Still other companies, such as T-Mobile have rejected going the route of Hadoop altogether.
“We talked about playing around with it, but we’re really just happy to stay with Netezza,” said Christine Twiford, the manager of network technology systems at T-Mobile. The telecommunications operator traded in its Oracle appliance about five years ago for Netezza, enabling data to be loaded 50% faster. Plus, data can now be explored without having to first know the question and queried in new ways, according to Twiford.
And, although the buzz around Hadoop and MapReduce continues to grow, T-Mobile isn’t alone. In a recent SearchBusinessAnalytics.com survey of business and IT professionals, end users and consultants, only 1% said their current data warehousing architecture included Hadoop. Thirteen percent of respondents indicated they had plans to add Hadoop within the next year, which corresponds to the least anticipated growth when compared with other emerging technologies related to the data warehouse.

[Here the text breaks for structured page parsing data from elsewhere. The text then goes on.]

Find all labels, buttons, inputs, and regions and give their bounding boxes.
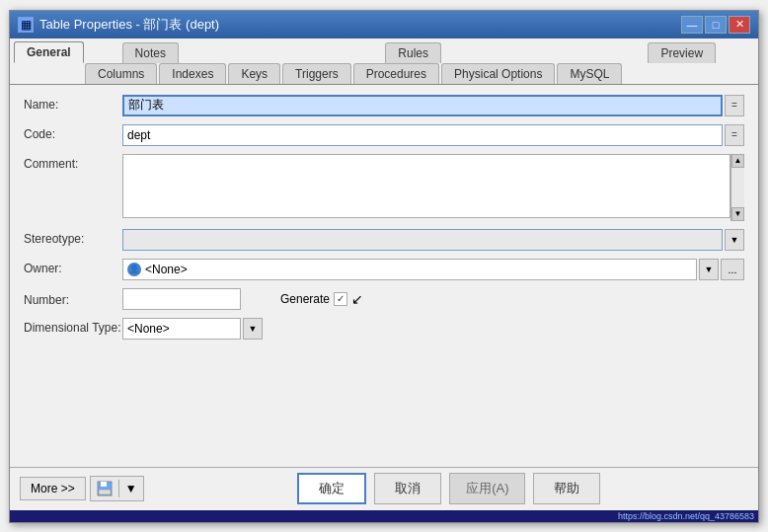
title-controls: — □ ✕ bbox=[681, 16, 750, 34]
tab-columns[interactable]: Columns bbox=[85, 63, 157, 84]
name-control-wrap: = bbox=[122, 95, 744, 116]
owner-user-icon: 👤 bbox=[127, 263, 141, 276]
more-button[interactable]: More >> bbox=[20, 477, 86, 500]
name-label: Name: bbox=[24, 95, 122, 112]
tab-general[interactable]: General bbox=[14, 41, 84, 63]
main-window: ▦ Table Properties - 部门表 (dept) — □ ✕ Ge… bbox=[9, 10, 759, 523]
code-row: Code: = bbox=[24, 124, 744, 146]
stereotype-select-wrap: ▼ bbox=[122, 229, 744, 251]
tab-row-2-inner: Columns Indexes Keys Triggers Procedures… bbox=[10, 63, 758, 84]
owner-ellipsis-button[interactable]: ... bbox=[721, 259, 744, 280]
number-label: Number: bbox=[24, 290, 122, 307]
owner-dropdown-arrow[interactable]: ▼ bbox=[699, 259, 719, 280]
window-icon: ▦ bbox=[18, 17, 34, 33]
dimensional-type-row: Dimensional Type: <None> ▼ bbox=[24, 318, 744, 340]
number-input[interactable] bbox=[122, 288, 241, 310]
dimensional-type-select[interactable]: <None> bbox=[122, 318, 241, 340]
stereotype-label: Stereotype: bbox=[24, 229, 122, 246]
tab-mysql[interactable]: MySQL bbox=[557, 63, 622, 84]
tab-procedures[interactable]: Procedures bbox=[353, 63, 439, 84]
title-bar: ▦ Table Properties - 部门表 (dept) — □ ✕ bbox=[10, 11, 758, 38]
dimensional-select-wrap: <None> ▼ bbox=[122, 318, 263, 340]
tab-notes[interactable]: Notes bbox=[122, 42, 179, 63]
comment-scrollbar[interactable]: ▲ ▼ bbox=[730, 154, 744, 221]
owner-label: Owner: bbox=[24, 259, 122, 275]
cursor-indicator: ↙ bbox=[351, 291, 363, 307]
dimensional-type-label: Dimensional Type: bbox=[24, 318, 122, 335]
comment-wrap: ▲ ▼ bbox=[122, 154, 744, 221]
save-icon bbox=[97, 481, 113, 496]
scroll-down-arrow[interactable]: ▼ bbox=[731, 207, 744, 221]
maximize-button[interactable]: □ bbox=[705, 16, 727, 34]
tab-preview[interactable]: Preview bbox=[648, 42, 716, 63]
tab-indexes[interactable]: Indexes bbox=[159, 63, 226, 84]
owner-wrap: 👤 <None> ▼ ... bbox=[122, 259, 744, 280]
comment-input[interactable] bbox=[122, 154, 730, 218]
name-row: Name: = bbox=[24, 95, 744, 116]
scroll-up-arrow[interactable]: ▲ bbox=[731, 154, 744, 168]
bottom-bar-center: 确定 取消 应用(A) 帮助 bbox=[150, 473, 748, 504]
svg-rect-2 bbox=[99, 490, 111, 494]
bottom-bar: More >> ▼ 确定 取消 应用(A) 帮助 bbox=[10, 467, 758, 510]
tab-triggers[interactable]: Triggers bbox=[282, 63, 351, 84]
cancel-button[interactable]: 取消 bbox=[374, 473, 441, 504]
tab-physical-options[interactable]: Physical Options bbox=[441, 63, 555, 84]
generate-checkbox[interactable]: ✓ bbox=[334, 292, 347, 306]
comment-label: Comment: bbox=[24, 154, 122, 171]
code-label: Code: bbox=[24, 124, 122, 141]
name-input[interactable] bbox=[122, 95, 723, 116]
bottom-bar-left: More >> ▼ bbox=[20, 476, 144, 501]
minimize-button[interactable]: — bbox=[681, 16, 703, 34]
ok-button[interactable]: 确定 bbox=[297, 473, 366, 504]
title-bar-left: ▦ Table Properties - 部门表 (dept) bbox=[18, 16, 219, 34]
code-eq-button[interactable]: = bbox=[725, 124, 744, 146]
owner-field: 👤 <None> bbox=[122, 259, 697, 280]
tab-area: General Notes Rules Preview Columns Inde… bbox=[10, 38, 758, 85]
tab-row-1: General Notes Rules Preview bbox=[10, 38, 758, 63]
comment-row: Comment: ▲ ▼ bbox=[24, 154, 744, 221]
code-control-wrap: = bbox=[122, 124, 744, 146]
code-input[interactable] bbox=[122, 124, 723, 146]
save-icon-button[interactable] bbox=[91, 477, 118, 500]
dimensional-dropdown-arrow[interactable]: ▼ bbox=[243, 318, 263, 340]
svg-rect-1 bbox=[101, 482, 107, 487]
name-eq-button[interactable]: = bbox=[725, 95, 744, 116]
close-button[interactable]: ✕ bbox=[729, 16, 750, 34]
window-title: Table Properties - 部门表 (dept) bbox=[39, 16, 219, 34]
stereotype-input[interactable] bbox=[122, 229, 723, 251]
generate-label: Generate bbox=[280, 292, 330, 306]
dropdown-arrow-button[interactable]: ▼ bbox=[119, 478, 143, 499]
url-bar: https://blog.csdn.net/qq_43786583 bbox=[10, 510, 758, 522]
number-row: Number: Generate ✓ ↙ bbox=[24, 288, 744, 310]
stereotype-row: Stereotype: ▼ bbox=[24, 229, 744, 251]
tab-row-2: Columns Indexes Keys Triggers Procedures… bbox=[10, 63, 758, 85]
tab-keys[interactable]: Keys bbox=[228, 63, 280, 84]
apply-button[interactable]: 应用(A) bbox=[449, 473, 525, 504]
chevron-down-icon: ▼ bbox=[125, 482, 137, 495]
owner-row: Owner: 👤 <None> ▼ ... bbox=[24, 259, 744, 280]
stereotype-dropdown-arrow[interactable]: ▼ bbox=[725, 229, 744, 251]
form-content: Name: = Code: = Comment: ▲ ▼ bbox=[10, 85, 758, 467]
generate-wrap: Generate ✓ ↙ bbox=[280, 291, 363, 307]
help-button[interactable]: 帮助 bbox=[533, 473, 600, 504]
icon-group-button: ▼ bbox=[90, 476, 144, 501]
owner-value: <None> bbox=[145, 263, 188, 276]
tab-rules[interactable]: Rules bbox=[385, 42, 441, 63]
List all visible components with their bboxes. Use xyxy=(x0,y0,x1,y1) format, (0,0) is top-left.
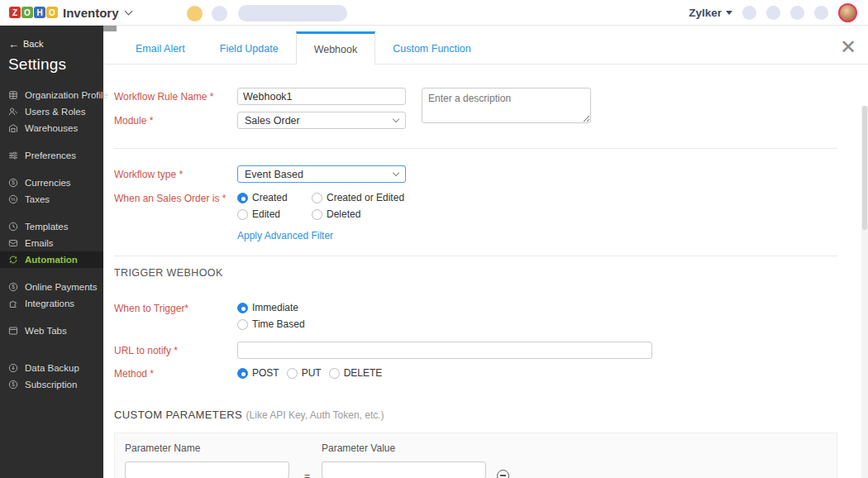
apply-advanced-filter-link[interactable]: Apply Advanced Filter xyxy=(237,230,333,241)
close-icon[interactable]: ✕ xyxy=(840,35,856,60)
radio-created-or-edited[interactable]: Created or Edited xyxy=(312,192,404,203)
building-icon xyxy=(8,90,18,100)
radio-label: Time Based xyxy=(252,318,305,330)
radio-label: DELETE xyxy=(344,367,383,379)
sidebar-item-emails[interactable]: Emails xyxy=(0,235,103,251)
radio-post[interactable]: POST xyxy=(237,367,279,379)
user-avatar[interactable] xyxy=(838,3,857,22)
module-label: Module * xyxy=(114,112,237,127)
radio-deleted[interactable]: Deleted xyxy=(312,208,404,220)
logo-letter-o2: O xyxy=(46,7,58,18)
sidebar-item-currencies[interactable]: $ Currencies xyxy=(0,174,103,191)
topbar-placeholder-pill[interactable] xyxy=(238,5,347,22)
custom-parameters-heading: CUSTOM PARAMETERS xyxy=(114,409,242,421)
logo-letter-o1: O xyxy=(21,7,33,18)
radio-label: Created or Edited xyxy=(327,192,404,203)
radio-icon xyxy=(312,209,322,220)
sidebar-item-label: Web Tabs xyxy=(25,326,67,336)
custom-parameters-panel: Parameter Name = Parameter Value +Add Cu… xyxy=(114,433,837,478)
topbar-icon-placeholder-2[interactable] xyxy=(766,6,780,20)
sidebar-item-preferences[interactable]: Preferences xyxy=(0,147,103,164)
scrollbar[interactable] xyxy=(861,106,868,478)
sidebar-item-label: Data Backup xyxy=(25,363,79,373)
workflow-type-select[interactable]: Event Based xyxy=(237,165,406,183)
chevron-down-icon xyxy=(393,116,399,122)
tab-webhook[interactable]: Webhook xyxy=(296,31,376,65)
topbar-icon-placeholder-4[interactable] xyxy=(814,6,828,20)
radio-put[interactable]: PUT xyxy=(287,367,322,379)
sidebar-item-subscription[interactable]: $ Subscription xyxy=(0,376,103,393)
zoho-inventory-logo[interactable]: Z O H O Inventory xyxy=(9,6,131,20)
description-textarea[interactable] xyxy=(422,88,591,123)
workflow-tab-bar: Email Alert Field Update Webhook Custom … xyxy=(103,31,868,65)
topbar-placeholder-circle-yellow[interactable] xyxy=(187,6,203,22)
tab-custom-function[interactable]: Custom Function xyxy=(375,31,488,64)
workflow-rule-name-input[interactable] xyxy=(237,88,406,105)
sidebar-item-label: Currencies xyxy=(25,178,71,188)
scrollbar-thumb[interactable] xyxy=(862,106,867,230)
webhook-form: Workflow Rule Name * Module * Sales Orde… xyxy=(103,65,861,478)
row-when-sales-order: When an Sales Order is * Created Created… xyxy=(114,189,861,220)
url-to-notify-input[interactable] xyxy=(237,342,652,359)
sidebar-item-templates[interactable]: Templates xyxy=(0,218,103,235)
sidebar-item-web-tabs[interactable]: Web Tabs xyxy=(0,323,103,339)
users-icon xyxy=(8,107,18,117)
sidebar-item-warehouses[interactable]: Warehouses xyxy=(0,120,103,136)
module-select-value: Sales Order xyxy=(245,115,300,127)
radio-icon xyxy=(329,368,340,379)
sidebar-item-online-payments[interactable]: $ Online Payments xyxy=(0,279,103,295)
row-workflow-rule-name: Workflow Rule Name * xyxy=(114,88,861,105)
divider xyxy=(114,256,837,256)
sidebar-item-data-backup[interactable]: Data Backup xyxy=(0,360,103,376)
radio-icon xyxy=(237,319,248,330)
row-when-to-trigger: When to Trigger* Immediate Time Based xyxy=(114,299,861,330)
svg-text:$: $ xyxy=(12,381,15,387)
org-dropdown[interactable]: Zylker xyxy=(689,7,732,19)
percent-circle-icon: % xyxy=(8,194,18,204)
custom-parameters-heading-row: CUSTOM PARAMETERS (Like API Key, Auth To… xyxy=(114,407,861,422)
tab-field-update[interactable]: Field Update xyxy=(203,31,296,64)
row-workflow-type: Workflow type * Event Based xyxy=(114,165,861,183)
sidebar-item-integrations[interactable]: Integrations xyxy=(0,295,103,312)
parameter-name-input[interactable] xyxy=(125,461,289,478)
sidebar-top-nub xyxy=(103,26,117,31)
radio-icon xyxy=(237,368,248,379)
when-sales-order-label: When an Sales Order is * xyxy=(114,189,237,204)
radio-delete[interactable]: DELETE xyxy=(329,367,383,379)
back-arrow-icon: ← xyxy=(8,40,19,49)
sidebar-item-organization-profile[interactable]: Organization Profile xyxy=(0,87,103,103)
sidebar-item-label: Organization Profile xyxy=(25,90,108,100)
radio-created[interactable]: Created xyxy=(237,192,312,203)
radio-immediate[interactable]: Immediate xyxy=(237,302,305,313)
topbar-icon-placeholder-3[interactable] xyxy=(790,6,804,20)
row-advanced-filter: Apply Advanced Filter xyxy=(114,230,861,241)
radio-label: POST xyxy=(252,367,279,379)
radio-icon xyxy=(312,193,322,203)
sidebar-item-taxes[interactable]: % Taxes xyxy=(0,191,103,208)
back-button[interactable]: ← Back xyxy=(8,39,103,49)
method-label: Method * xyxy=(114,365,237,380)
parameter-value-input[interactable] xyxy=(322,461,486,478)
org-name-label: Zylker xyxy=(689,7,722,19)
main-content: Email Alert Field Update Webhook Custom … xyxy=(103,31,868,478)
sidebar-item-automation[interactable]: Automation xyxy=(0,251,103,268)
row-method: Method * POST PUT DELETE xyxy=(114,365,861,380)
trigger-webhook-heading: TRIGGER WEBHOOK xyxy=(114,267,861,279)
radio-time-based[interactable]: Time Based xyxy=(237,318,305,330)
tab-email-alert[interactable]: Email Alert xyxy=(118,31,203,64)
sidebar-item-users-roles[interactable]: Users & Roles xyxy=(0,103,103,120)
sidebar-item-label: Taxes xyxy=(25,194,50,204)
topbar-icon-placeholder-1[interactable] xyxy=(742,6,756,20)
settings-sidebar: ← Back Settings Organization Profile Use… xyxy=(0,26,103,478)
dollar-circle-icon: $ xyxy=(8,282,18,292)
module-select[interactable]: Sales Order xyxy=(237,112,406,129)
radio-edited[interactable]: Edited xyxy=(237,208,312,220)
sidebar-title: Settings xyxy=(8,55,103,74)
radio-label: Deleted xyxy=(327,208,360,220)
logo-letter-h: H xyxy=(34,7,45,18)
remove-parameter-icon[interactable] xyxy=(497,470,509,478)
svg-text:$: $ xyxy=(12,284,15,289)
radio-icon xyxy=(287,368,298,379)
topbar-placeholder-circle[interactable] xyxy=(212,6,227,22)
custom-parameters-subtitle: (Like API Key, Auth Token, etc.) xyxy=(246,409,384,421)
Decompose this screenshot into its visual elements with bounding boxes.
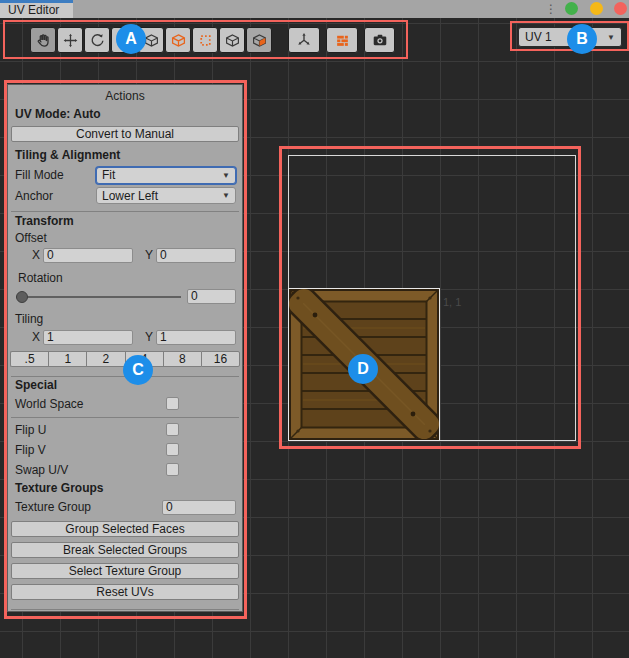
offset-x-label: X [28, 248, 40, 262]
tiling-y-field[interactable]: 1 [156, 330, 236, 345]
tab-title: UV Editor [8, 3, 59, 17]
hand-icon [36, 33, 51, 48]
window-menu-icon[interactable]: ⋮ [545, 1, 555, 17]
offset-x-field[interactable]: 0 [43, 248, 133, 263]
texture-groups-button[interactable] [326, 27, 358, 53]
window-close-button[interactable] [614, 2, 627, 15]
scale-icon [117, 33, 132, 48]
offset-label: Offset [8, 231, 242, 246]
convert-to-manual-button[interactable]: Convert to Manual [11, 126, 239, 142]
chevron-down-icon: ▼ [222, 171, 230, 180]
flip-v-checkbox[interactable] [166, 443, 179, 456]
tiling-x-field[interactable]: 1 [43, 330, 133, 345]
window-zoom-button[interactable] [565, 2, 578, 15]
tiling-y-label: Y [141, 330, 153, 344]
rotate-icon [90, 33, 105, 48]
crate-texture-face[interactable] [288, 288, 440, 441]
camera-icon [372, 32, 388, 48]
rotation-slider[interactable] [16, 296, 181, 298]
texture-groups-heading: Texture Groups [8, 481, 242, 497]
orange-bricks-icon [335, 33, 350, 48]
swap-uv-label: Swap U/V [8, 463, 166, 477]
splay-arrows-icon [296, 32, 312, 48]
swap-uv-checkbox[interactable] [166, 463, 179, 476]
tiling-label: Tiling [8, 312, 242, 327]
fill-mode-value: Fit [102, 168, 115, 182]
uv-channel-dropdown[interactable]: UV 1 ▼ [518, 27, 622, 47]
divider [11, 417, 239, 418]
fill-mode-label: Fill Mode [8, 168, 96, 182]
chevron-down-icon: ▼ [222, 191, 230, 200]
face-mode-button[interactable] [246, 27, 272, 53]
rotation-slider-handle[interactable] [16, 291, 28, 303]
project-uvs-button[interactable] [288, 27, 320, 53]
tiling-preset-2-button[interactable]: 2 [86, 351, 124, 367]
move-icon [63, 33, 78, 48]
cube-icon [225, 33, 240, 48]
cube-icon [144, 33, 159, 48]
world-space-checkbox[interactable] [166, 397, 179, 410]
flip-v-label: Flip V [8, 443, 166, 457]
texture-group-label: Texture Group [8, 500, 162, 514]
tab-uv-editor[interactable]: UV Editor [0, 0, 73, 18]
divider [11, 376, 239, 377]
tiling-preset-8-button[interactable]: 8 [163, 351, 201, 367]
world-space-label: World Space [8, 397, 166, 411]
texture-group-field[interactable]: 0 [162, 500, 236, 515]
anchor-select[interactable]: Lower Left ▼ [96, 187, 236, 204]
dotted-selection-icon [198, 33, 213, 48]
render-uv-button[interactable] [364, 27, 395, 53]
scale-tool-button[interactable] [111, 27, 137, 53]
uv-channel-value: UV 1 [525, 30, 552, 44]
anchor-label: Anchor [8, 189, 96, 203]
rotate-tool-button[interactable] [84, 27, 110, 53]
flip-u-checkbox[interactable] [166, 423, 179, 436]
edge-mode-button[interactable] [165, 27, 191, 53]
selection-tool-button[interactable] [138, 27, 164, 53]
offset-y-field[interactable]: 0 [156, 248, 236, 263]
divider [11, 609, 239, 610]
special-heading: Special [8, 378, 242, 394]
group-selected-faces-button[interactable]: Group Selected Faces [11, 521, 239, 537]
break-selected-groups-button[interactable]: Break Selected Groups [11, 542, 239, 558]
window-minimize-button[interactable] [590, 2, 603, 15]
rotation-value-field[interactable]: 0 [187, 289, 236, 304]
uv-coordinate-label: 1, 1 [443, 296, 461, 308]
fill-mode-select[interactable]: Fit ▼ [96, 167, 236, 184]
element-mode-button[interactable] [219, 27, 245, 53]
transform-heading: Transform [8, 214, 242, 230]
actions-panel: Actions UV Mode: Auto Convert to Manual … [7, 84, 243, 612]
chevron-down-icon: ▼ [607, 33, 615, 42]
tiling-preset-1-button[interactable]: 1 [48, 351, 86, 367]
tiling-preset-half-button[interactable]: .5 [10, 351, 48, 367]
tiling-preset-16-button[interactable]: 16 [201, 351, 240, 367]
rotation-label: Rotation [8, 271, 242, 286]
select-texture-group-button[interactable]: Select Texture Group [11, 563, 239, 579]
cube-orange-face-icon [252, 33, 267, 48]
title-bar: UV Editor ⋮ [0, 0, 629, 18]
tiling-x-label: X [28, 330, 40, 344]
offset-y-label: Y [141, 248, 153, 262]
anchor-value: Lower Left [102, 189, 158, 203]
move-tool-button[interactable] [57, 27, 83, 53]
cube-orange-edges-icon [171, 33, 186, 48]
crate-texture-image [288, 288, 440, 441]
pan-tool-button[interactable] [30, 27, 56, 53]
reset-uvs-button[interactable]: Reset UVs [11, 584, 239, 600]
tiling-preset-4-button[interactable]: 4 [125, 351, 163, 367]
flip-u-label: Flip U [8, 423, 166, 437]
panel-title: Actions [8, 89, 242, 105]
divider [11, 211, 239, 212]
marquee-select-button[interactable] [192, 27, 218, 53]
uv-mode-label: UV Mode: Auto [8, 107, 242, 123]
tiling-alignment-heading: Tiling & Alignment [8, 148, 242, 164]
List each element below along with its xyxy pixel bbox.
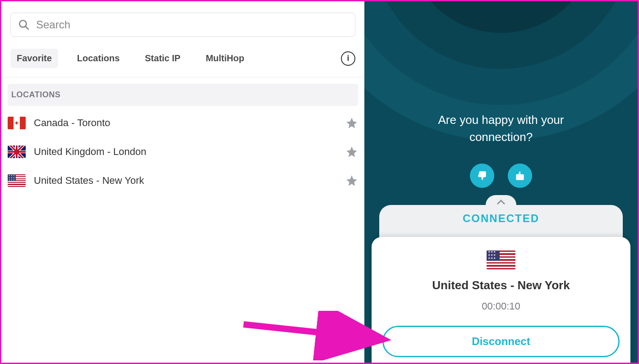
location-label: United Kingdom - London xyxy=(34,146,147,158)
search-input[interactable] xyxy=(36,18,348,31)
list-item[interactable]: ✦ Canada - Toronto xyxy=(1,109,364,137)
svg-line-1 xyxy=(25,26,28,29)
feedback-section: Are you happy with your connection? xyxy=(438,112,564,188)
favorite-locations-list: ✦ Canada - Toronto United Kingdom - Lond… xyxy=(1,106,364,198)
section-header-locations: LOCATIONS xyxy=(8,84,358,106)
location-label: United States - New York xyxy=(34,175,144,187)
star-icon[interactable] xyxy=(345,117,358,129)
tabs-row: Favorite Locations Static IP MultiHop i xyxy=(1,41,364,77)
search-icon xyxy=(18,19,30,31)
connection-card: United States - New York 00:00:10 Discon… xyxy=(372,237,630,363)
chevron-up-icon[interactable] xyxy=(496,198,506,208)
tab-favorite[interactable]: Favorite xyxy=(10,49,58,68)
star-icon[interactable] xyxy=(345,174,358,187)
status-label: CONNECTED xyxy=(379,212,623,225)
search-box[interactable] xyxy=(10,13,355,37)
locations-panel: Favorite Locations Static IP MultiHop i … xyxy=(1,1,364,363)
connection-duration: 00:00:10 xyxy=(482,300,520,312)
flag-canada-icon: ✦ xyxy=(8,117,26,129)
tab-multihop[interactable]: MultiHop xyxy=(199,49,251,68)
connected-flag-icon xyxy=(487,250,515,269)
connected-location: United States - New York xyxy=(432,278,570,292)
list-item[interactable]: United States - New York xyxy=(1,166,364,195)
flag-us-icon xyxy=(8,174,26,187)
connection-panel: Are you happy with your connection? CONN… xyxy=(364,1,638,363)
thumbs-up-button[interactable] xyxy=(508,164,532,188)
tab-static-ip[interactable]: Static IP xyxy=(138,49,187,68)
status-tab[interactable]: CONNECTED xyxy=(379,205,623,238)
star-icon[interactable] xyxy=(345,146,358,158)
tab-locations[interactable]: Locations xyxy=(71,49,126,68)
thumbs-down-icon xyxy=(476,170,488,182)
disconnect-button[interactable]: Disconnect xyxy=(382,326,620,357)
flag-uk-icon xyxy=(8,146,26,158)
feedback-text-line2: connection? xyxy=(469,130,533,144)
location-label: Canada - Toronto xyxy=(34,117,110,129)
feedback-text-line1: Are you happy with your xyxy=(438,113,564,127)
thumbs-up-icon xyxy=(514,170,526,182)
list-item[interactable]: United Kingdom - London xyxy=(1,137,364,166)
info-icon[interactable]: i xyxy=(341,51,355,66)
thumbs-down-button[interactable] xyxy=(470,164,494,188)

Regardless of how the tools are being marketed these days, the race to become the big data analytics wonder drug continues. The new IBM Netezza High Capacity Appliance was rolled out at last week’s conference. With its ability to analyze 10 petabytes of data in minutes, there’s no question that the new appliance, Netezza’s first release since it was acquired by IBM last fall, is aimed at big data.
Is open source the wave of the future?
Even so, as Forrester’s Kobielus pointed out during the question-and-answer portion of the panel discussion, open source tools, such as Hadoop and the programming language R, have successfully pushed at the boundaries of big data analytics.
“Does the future belong to open source for big data?” he asked panelists.
“Open source has done a good job of kicking the door open,” Rogers of Enterprise Management Associates said. “But they come to market in a less mature way.”
Rogers mentioned Hadoop, Pentaho and Jaspersoft as examples, adding that open source, which he proclaimed to be a fan of, moved at a different speed than proprietary options.
“It’s a great way to explore new frontiers,” Open Insights’ Fayyad said. “But the ethos of open source cannot keep up with the demands of the mainstream.”